§ ASSIGNED TASK
What is needed is an exact copy of all the records below.

[Stored items]
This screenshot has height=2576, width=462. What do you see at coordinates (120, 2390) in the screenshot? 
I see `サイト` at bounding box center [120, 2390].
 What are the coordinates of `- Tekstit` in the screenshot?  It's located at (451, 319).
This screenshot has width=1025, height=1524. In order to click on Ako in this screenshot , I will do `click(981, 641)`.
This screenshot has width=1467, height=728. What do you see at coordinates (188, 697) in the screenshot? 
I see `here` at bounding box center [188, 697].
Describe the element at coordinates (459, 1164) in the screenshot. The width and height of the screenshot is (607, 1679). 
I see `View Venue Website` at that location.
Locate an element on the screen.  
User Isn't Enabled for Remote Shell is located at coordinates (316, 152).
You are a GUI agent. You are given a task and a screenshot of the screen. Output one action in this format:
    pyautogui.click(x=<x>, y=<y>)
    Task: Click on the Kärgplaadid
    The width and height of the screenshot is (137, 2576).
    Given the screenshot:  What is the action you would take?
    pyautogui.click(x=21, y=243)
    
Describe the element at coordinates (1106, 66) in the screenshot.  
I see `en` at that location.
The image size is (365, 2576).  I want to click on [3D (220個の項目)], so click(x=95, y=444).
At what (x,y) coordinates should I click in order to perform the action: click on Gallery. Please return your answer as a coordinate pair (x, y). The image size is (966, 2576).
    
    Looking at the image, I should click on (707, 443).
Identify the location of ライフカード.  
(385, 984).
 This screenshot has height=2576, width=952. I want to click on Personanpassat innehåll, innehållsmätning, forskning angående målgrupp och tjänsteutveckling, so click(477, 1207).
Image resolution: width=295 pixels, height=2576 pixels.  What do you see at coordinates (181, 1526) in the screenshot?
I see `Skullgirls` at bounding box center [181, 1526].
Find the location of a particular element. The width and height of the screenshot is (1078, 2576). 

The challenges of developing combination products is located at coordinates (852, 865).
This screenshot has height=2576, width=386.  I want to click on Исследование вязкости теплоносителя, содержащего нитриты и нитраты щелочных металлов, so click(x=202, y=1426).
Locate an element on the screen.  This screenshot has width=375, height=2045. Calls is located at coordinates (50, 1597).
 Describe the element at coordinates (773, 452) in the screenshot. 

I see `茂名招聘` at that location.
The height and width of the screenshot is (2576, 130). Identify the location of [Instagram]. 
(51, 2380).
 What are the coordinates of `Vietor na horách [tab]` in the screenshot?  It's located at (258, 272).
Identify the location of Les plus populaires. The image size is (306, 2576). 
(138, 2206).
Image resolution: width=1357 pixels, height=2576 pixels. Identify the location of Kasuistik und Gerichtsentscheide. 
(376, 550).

§ OUTPUT FOR THIS TASK
This screenshot has height=2576, width=462. What do you see at coordinates (120, 2390) in the screenshot? 
I see `サイト` at bounding box center [120, 2390].
 What are the coordinates of `- Tekstit` in the screenshot?  It's located at (451, 319).
This screenshot has width=1025, height=1524. In order to click on Ako in this screenshot , I will do `click(981, 641)`.
This screenshot has width=1467, height=728. What do you see at coordinates (188, 697) in the screenshot? 
I see `here` at bounding box center [188, 697].
Describe the element at coordinates (459, 1164) in the screenshot. The width and height of the screenshot is (607, 1679). 
I see `View Venue Website` at that location.
Locate an element on the screen.  
User Isn't Enabled for Remote Shell is located at coordinates (316, 152).
You are a GUI agent. You are given a task and a screenshot of the screen. Output one action in this format:
    pyautogui.click(x=<x>, y=<y>)
    Task: Click on the Kärgplaadid
    The width and height of the screenshot is (137, 2576).
    Given the screenshot:  What is the action you would take?
    pyautogui.click(x=21, y=243)
    
Describe the element at coordinates (1106, 66) in the screenshot.  
I see `en` at that location.
The image size is (365, 2576).  I want to click on [3D (220個の項目)], so click(x=95, y=444).
At what (x,y) coordinates should I click in order to perform the action: click on Gallery. Please return your answer as a coordinate pair (x, y). The image size is (966, 2576).
    
    Looking at the image, I should click on (707, 443).
Identify the location of ライフカード.  
(385, 984).
 This screenshot has height=2576, width=952. I want to click on Personanpassat innehåll, innehållsmätning, forskning angående målgrupp och tjänsteutveckling, so click(477, 1207).
Image resolution: width=295 pixels, height=2576 pixels.  What do you see at coordinates (181, 1526) in the screenshot?
I see `Skullgirls` at bounding box center [181, 1526].
Find the location of a particular element. The width and height of the screenshot is (1078, 2576). 

The challenges of developing combination products is located at coordinates (852, 865).
This screenshot has height=2576, width=386.  I want to click on Исследование вязкости теплоносителя, содержащего нитриты и нитраты щелочных металлов, so click(x=202, y=1426).
Locate an element on the screen.  This screenshot has width=375, height=2045. Calls is located at coordinates (50, 1597).
 Describe the element at coordinates (773, 452) in the screenshot. 

I see `茂名招聘` at that location.
The height and width of the screenshot is (2576, 130). Identify the location of [Instagram]. 
(51, 2380).
 What are the coordinates of `Vietor na horách [tab]` in the screenshot?  It's located at (258, 272).
Identify the location of Les plus populaires. The image size is (306, 2576). 
(138, 2206).
Image resolution: width=1357 pixels, height=2576 pixels. Identify the location of Kasuistik und Gerichtsentscheide. 
(376, 550).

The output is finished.